Se acurrucó contra ella. – ¿Como las que te digo al oído cuando estoy dentro de ti?
Ella se estremeció y posó la mano en su sexo, que estaba erecto y duro. Habían terminado hacía sólo un instante y volvía a estar en erección. Él le acarició el pecho y le besó un pezón. Pinaria se sintió inundada por una oleada de puro placer.
Suspiró.
–Camilo llegará mucho antes de que nadie se plantee comerse las ocas sagradas.

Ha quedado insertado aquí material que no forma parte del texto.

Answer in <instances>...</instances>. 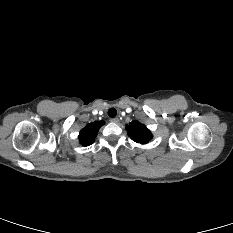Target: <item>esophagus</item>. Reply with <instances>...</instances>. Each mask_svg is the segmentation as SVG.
Listing matches in <instances>:
<instances>
[{"mask_svg":"<svg viewBox=\"0 0 233 233\" xmlns=\"http://www.w3.org/2000/svg\"><path fill=\"white\" fill-rule=\"evenodd\" d=\"M110 121L113 123H118L119 119L117 117H115V118H111Z\"/></svg>","mask_w":233,"mask_h":233,"instance_id":"34e87169","label":"esophagus"}]
</instances>
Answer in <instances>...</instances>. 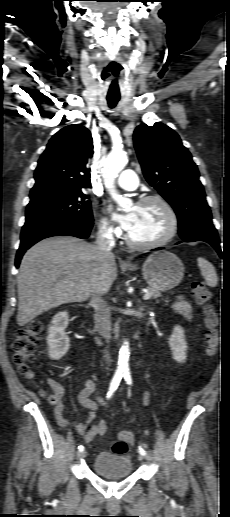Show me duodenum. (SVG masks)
<instances>
[{"mask_svg": "<svg viewBox=\"0 0 230 517\" xmlns=\"http://www.w3.org/2000/svg\"><path fill=\"white\" fill-rule=\"evenodd\" d=\"M95 338H96L97 341H100V337L98 335H96Z\"/></svg>", "mask_w": 230, "mask_h": 517, "instance_id": "obj_1", "label": "duodenum"}]
</instances>
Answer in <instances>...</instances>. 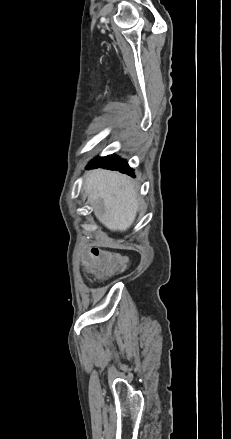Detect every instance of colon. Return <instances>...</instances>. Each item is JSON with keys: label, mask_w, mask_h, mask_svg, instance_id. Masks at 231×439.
Wrapping results in <instances>:
<instances>
[{"label": "colon", "mask_w": 231, "mask_h": 439, "mask_svg": "<svg viewBox=\"0 0 231 439\" xmlns=\"http://www.w3.org/2000/svg\"><path fill=\"white\" fill-rule=\"evenodd\" d=\"M86 259L81 260V267L88 268L95 275H111L125 267V260L111 254L98 251L97 246L92 245L84 250Z\"/></svg>", "instance_id": "obj_1"}]
</instances>
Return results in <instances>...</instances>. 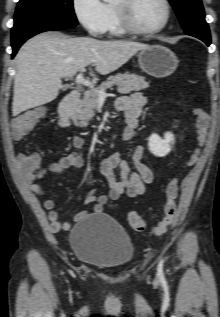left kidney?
<instances>
[{"instance_id": "left-kidney-1", "label": "left kidney", "mask_w": 220, "mask_h": 317, "mask_svg": "<svg viewBox=\"0 0 220 317\" xmlns=\"http://www.w3.org/2000/svg\"><path fill=\"white\" fill-rule=\"evenodd\" d=\"M174 143V137L171 133H166L164 139L153 134L149 138L148 146L151 153L157 157L166 156L171 150V144Z\"/></svg>"}]
</instances>
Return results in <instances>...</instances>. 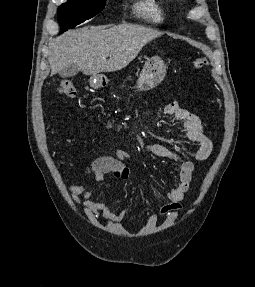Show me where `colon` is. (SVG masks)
I'll return each mask as SVG.
<instances>
[{
	"label": "colon",
	"mask_w": 255,
	"mask_h": 287,
	"mask_svg": "<svg viewBox=\"0 0 255 287\" xmlns=\"http://www.w3.org/2000/svg\"><path fill=\"white\" fill-rule=\"evenodd\" d=\"M207 66L208 61L203 57H198L193 61V67L196 70L204 69ZM57 90L60 94L68 97H74L76 95L75 83L71 77L62 78L57 85Z\"/></svg>",
	"instance_id": "1"
}]
</instances>
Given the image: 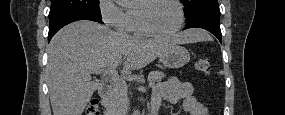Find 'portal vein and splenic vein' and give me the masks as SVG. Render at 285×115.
Instances as JSON below:
<instances>
[{
  "mask_svg": "<svg viewBox=\"0 0 285 115\" xmlns=\"http://www.w3.org/2000/svg\"><path fill=\"white\" fill-rule=\"evenodd\" d=\"M116 68L111 67L108 70H104V69H99L97 71H95L96 73H100L103 74L104 76H109L110 79L116 84V85H122V86H127L125 80L123 78H121L118 73L115 70ZM150 86H152V83L149 84Z\"/></svg>",
  "mask_w": 285,
  "mask_h": 115,
  "instance_id": "18ae733b",
  "label": "portal vein and splenic vein"
}]
</instances>
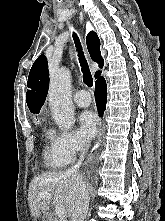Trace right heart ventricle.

Ésta era la esperanza que corría en boca de todos. Hacía sólo unos días, un soldado intrépido, Poncio Comino, había conseguido superar las defensas de los galos y llegar hasta los defensores del Capitolio. Se había llenado la túnica con pedazos de corcho y flotado Tíber abajo; entonces, al caer la noche, había avanzado con sigilo por las calles y escalado el Capitolio por un punto que era tan escarpado y peñascoso que los galos nunca lo vigilaban. El centinela romano que había sido testigo de su llegada se había sorprendido al ver un ser humano trepando la cara rocosa de la pendiente como una araña, y más sorprendido aún cuando el hombre le había hablado en su idioma. Poncio Comino traía la noticia de que las fuerzas romanas estaban reagrupándose bajo el liderazgo del exiliado Camilo, que solicitaba que los pocos senadores atrapados en el Capitolio le invistieran formalmente con los poderes de dictador. Los senadores habían enviado a Poncio Comino de vuelta a Camilo con la garantía de todo su apoyo y promesas de rezar por su victoria. ¿Habría superado con éxito el mensajero las fuerzas galas y habría conseguido llegar hasta Camilo? Nadie lo sabía, pero las noticias del exterior habían traído nuevas esperanzas al Capitolio. Camilo estaba en marcha y llegaría en cualquier momento. ¡Camilo, el conquistador de Veyes, los rescataría y expulsaría a los galos de Roma!